Finkel e seus co-autores desafiam o argumento de kavanaugh, sugerindo, ao contrário, que especialistas, tanto dentro quanto fora do esporte, determinem se uma mudança proposta transformaria excessivamente o jogo. Por exemplo, os especialistas podem mostrar que, embora a proibição do combate total possa exceder a autoridade da OSHA, a proibição de métodos específicos de combate poderia estar dentro do domínio da autoridade da cláusula de dever geral da OSHA.

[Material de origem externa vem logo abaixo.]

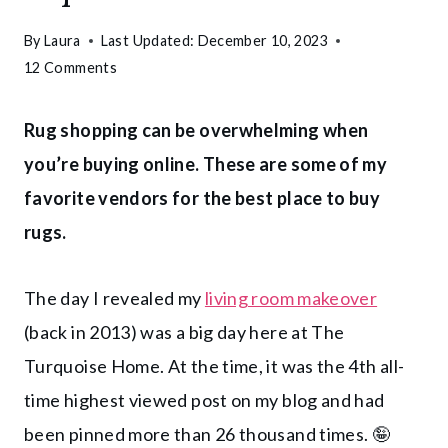
By
Laura
Last Updated:
December 10, 2023
12 Comments
Rug shopping can be overwhelming when
you’re buying online. These are some of my
favorite vendors for the best place to buy
rugs.
The day I revealed my
living room makeover
(back in 2013) was a big day here at The
Turquoise Home. At the time, it was the 4th all-
time highest viewed post on my blog and had
been pinned more than 26 thousand times. 🤪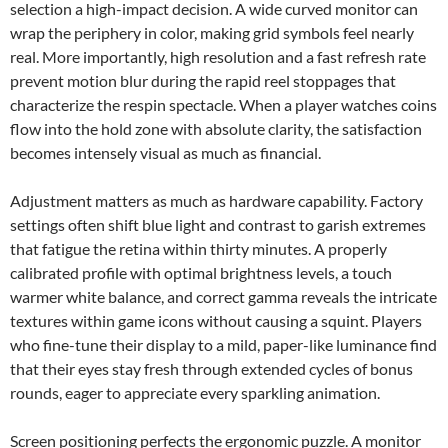
selection a high-impact decision. A wide curved monitor can
wrap the periphery in color, making grid symbols feel nearly
real. More importantly, high resolution and a fast refresh rate
prevent motion blur during the rapid reel stoppages that
characterize the respin spectacle. When a player watches coins
flow into the hold zone with absolute clarity, the satisfaction
becomes intensely visual as much as financial.
Adjustment matters as much as hardware capability. Factory
settings often shift blue light and contrast to garish extremes
that fatigue the retina within thirty minutes. A properly
calibrated profile with optimal brightness levels, a touch
warmer white balance, and correct gamma reveals the intricate
textures within game icons without causing a squint. Players
who fine-tune their display to a mild, paper-like luminance find
that their eyes stay fresh through extended cycles of bonus
rounds, eager to appreciate every sparkling animation.
Screen positioning perfects the ergonomic puzzle. A monitor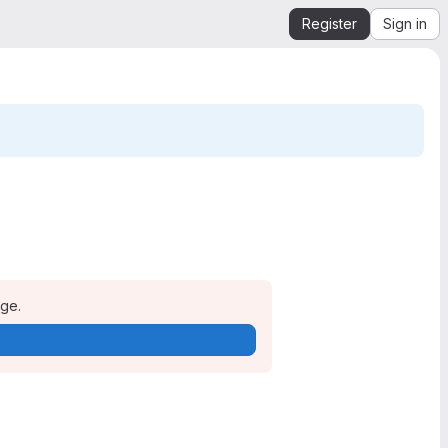
Register
Sign in
age.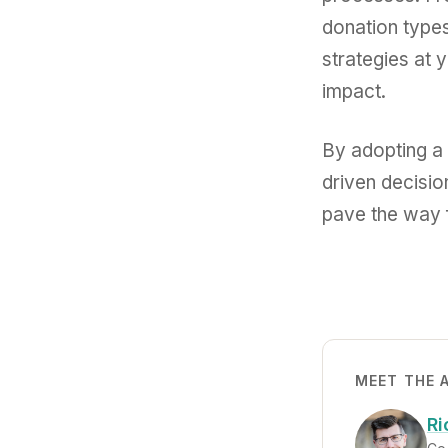
donation types
strategies at 
impact.
By adopting a 
driven decisio
pave the way f
MEET THE 
Ri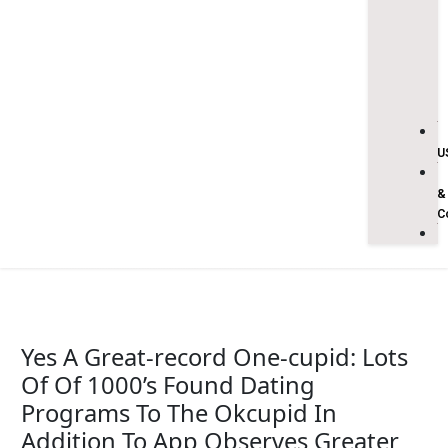
U
&
C
Yes A Great-record One-cupid: Lots
Of Of 1000’s Found Dating
Programs To The Okcupid In
Addition To App Observes Greater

Para apoiar uma demonstração de risco significativo, finkel e seus coautores observam que houve uma média de 160 concussões na temporada regular entre 2009 e 2016. Eles citam dois estudos que mostraram que os jogadores da NFL sofrem de taxas mais altas de doenças neurológicas do que o público em geral. . De fato, em um estudo de 111 jogadores da NFL, 110 foram encontrados para ter uma doença degenerativa que os cientistas acreditam ser causada por colisão frontal.

Apesar das possíveis razões para a relutância da OSHA em regulamentar a NFL, finkel e seus coautores oferecem várias maneiras pelas quais a OSHA poderia se engajar em esforços cooperativos com a NFL para promover a segurança. Por um lado, a NFL pode solicitar que a OSHA revise suas políticas e protocolos. Trabalhando juntos, a NFL e a OSHA também poderiam criar uma “parceria executável”, dando à OSHA uma base legal para citar violações da cláusula geral de dever quando necessário. Por meio de uma parceria executável, a OSHA poderia abordar as preocupações dos jogadores de maneira uniforme, revisar os contratos imediatamente e evitar audiências públicas longas e desfavoráveis.